**Exercise description:** Each record, word for word and stripped of pictures, is what the answer should contain.

Listed records: Begin

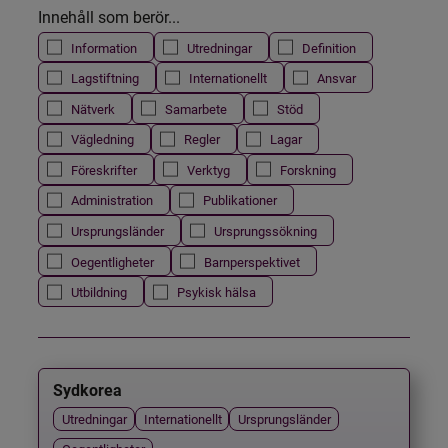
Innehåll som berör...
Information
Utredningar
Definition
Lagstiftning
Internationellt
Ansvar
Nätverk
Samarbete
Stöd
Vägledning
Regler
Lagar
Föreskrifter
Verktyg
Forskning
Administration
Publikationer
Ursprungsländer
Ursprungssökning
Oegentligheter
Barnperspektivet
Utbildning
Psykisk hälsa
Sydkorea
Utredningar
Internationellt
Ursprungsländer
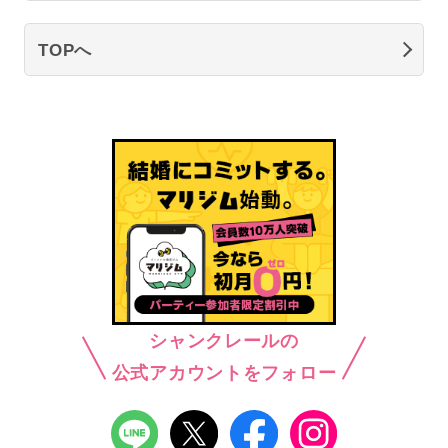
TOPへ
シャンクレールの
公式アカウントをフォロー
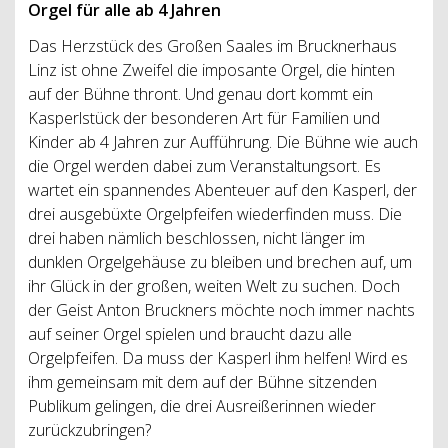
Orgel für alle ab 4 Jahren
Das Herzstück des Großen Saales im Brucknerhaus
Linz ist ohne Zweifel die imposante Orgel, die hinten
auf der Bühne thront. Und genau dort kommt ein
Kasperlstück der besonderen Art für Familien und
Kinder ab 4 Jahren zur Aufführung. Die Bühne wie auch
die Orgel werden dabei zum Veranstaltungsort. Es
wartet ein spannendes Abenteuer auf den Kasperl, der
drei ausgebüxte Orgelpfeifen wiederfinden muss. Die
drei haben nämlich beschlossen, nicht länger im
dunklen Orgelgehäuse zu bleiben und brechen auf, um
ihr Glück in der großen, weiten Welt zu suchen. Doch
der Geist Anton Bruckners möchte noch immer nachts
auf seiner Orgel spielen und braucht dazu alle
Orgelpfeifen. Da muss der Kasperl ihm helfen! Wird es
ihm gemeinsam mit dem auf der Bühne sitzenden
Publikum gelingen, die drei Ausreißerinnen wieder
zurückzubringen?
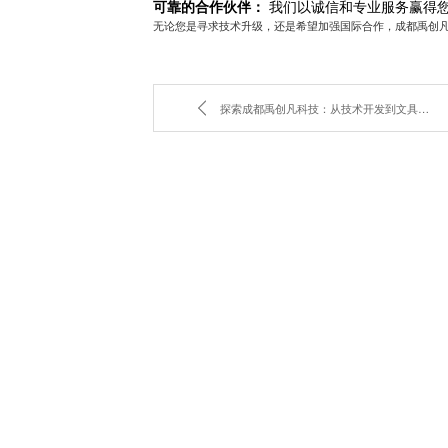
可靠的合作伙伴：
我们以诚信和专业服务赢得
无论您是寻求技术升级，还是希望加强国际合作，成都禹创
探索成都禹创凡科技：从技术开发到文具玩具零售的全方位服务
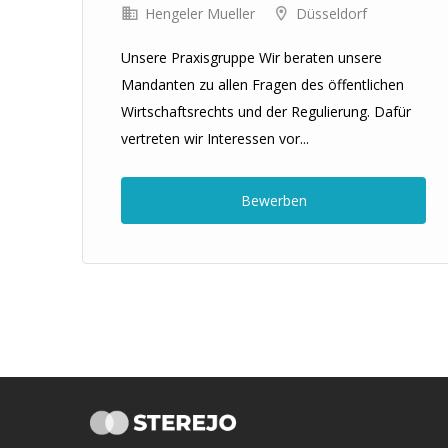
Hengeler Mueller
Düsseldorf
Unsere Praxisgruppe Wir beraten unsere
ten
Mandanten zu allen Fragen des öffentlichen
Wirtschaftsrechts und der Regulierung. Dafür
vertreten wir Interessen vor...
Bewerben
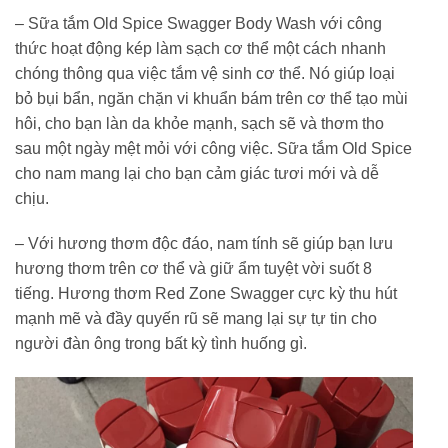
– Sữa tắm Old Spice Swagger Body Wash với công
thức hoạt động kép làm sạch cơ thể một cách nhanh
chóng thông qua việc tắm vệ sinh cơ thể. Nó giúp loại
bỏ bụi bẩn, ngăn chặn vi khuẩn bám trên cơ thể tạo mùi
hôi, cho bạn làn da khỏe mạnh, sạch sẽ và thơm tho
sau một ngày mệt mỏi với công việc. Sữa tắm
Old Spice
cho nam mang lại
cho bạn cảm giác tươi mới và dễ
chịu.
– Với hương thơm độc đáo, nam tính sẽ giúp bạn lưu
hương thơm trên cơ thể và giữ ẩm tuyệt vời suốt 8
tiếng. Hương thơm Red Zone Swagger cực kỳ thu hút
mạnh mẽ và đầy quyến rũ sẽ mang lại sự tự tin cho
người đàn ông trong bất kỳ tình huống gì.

Listed records: End

**Answer to this exercise:**
Innehåll som berör...
Information
Utredningar
Definition
Lagstiftning
Internationellt
Ansvar
Nätverk
Samarbete
Stöd
Vägledning
Regler
Lagar
Föreskrifter
Verktyg
Forskning
Administration
Publikationer
Ursprungsländer
Ursprungssökning
Oegentligheter
Barnperspektivet
Utbildning
Psykisk hälsa
Sydkorea
Utredningar
Internationellt
Ursprungsländer
TOPへ
シャンクレールの
公式アカウントをフォロー
Orgel für alle ab 4 Jahren
Das Herzstück des Großen Saales im Brucknerhaus
Linz ist ohne Zweifel die imposante Orgel, die hinten
auf der Bühne thront. Und genau dort kommt ein
Kasperlstück der besonderen Art für Familien und
Kinder ab 4 Jahren zur Aufführung. Die Bühne wie auch
die Orgel werden dabei zum Veranstaltungsort. Es
wartet ein spannendes Abenteuer auf den Kasperl, der
drei ausgebüxte Orgelpfeifen wiederfinden muss. Die
drei haben nämlich beschlossen, nicht länger im
dunklen Orgelgehäuse zu bleiben und brechen auf, um
ihr Glück in der großen, weiten Welt zu suchen. Doch
der Geist Anton Bruckners möchte noch immer nachts
auf seiner Orgel spielen und braucht dazu alle
Orgelpfeifen. Da muss der Kasperl ihm helfen! Wird es
ihm gemeinsam mit dem auf der Bühne sitzenden
Publikum gelingen, die drei Ausreißerinnen wieder
zurückzubringen?
可靠的合作伙伴：
我们以诚信和专业服务赢得
无论您是寻求技术升级，还是希望加强国际合作，成都禹创
探索成都禹创凡科技：从技术开发到文具玩具零售的全方位服务
Hengeler Mueller
Düsseldorf
Unsere Praxisgruppe Wir beraten unsere
ten
Mandanten zu allen Fragen des öffentlichen
Wirtschaftsrechts und der Regulierung. Dafür
vertreten wir Interessen vor...
Bewerben
– Sữa tắm Old Spice Swagger Body Wash với công
thức hoạt động kép làm sạch cơ thể một cách nhanh
chóng thông qua việc tắm vệ sinh cơ thể. Nó giúp loại
bỏ bụi bẩn, ngăn chặn vi khuẩn bám trên cơ thể tạo mùi
hôi, cho bạn làn da khỏe mạnh, sạch sẽ và thơm tho
sau một ngày mệt mỏi với công việc. Sữa tắm
Old Spice
cho nam mang lại
cho bạn cảm giác tươi mới và dễ
chịu.
– Với hương thơm độc đáo, nam tính sẽ giúp bạn lưu
hương thơm trên cơ thể và giữ ẩm tuyệt vời suốt 8
tiếng. Hương thơm Red Zone Swagger cực kỳ thu hút
mạnh mẽ và đầy quyến rũ sẽ mang lại sự tự tin cho
người đàn ông trong bất kỳ tình huống gì.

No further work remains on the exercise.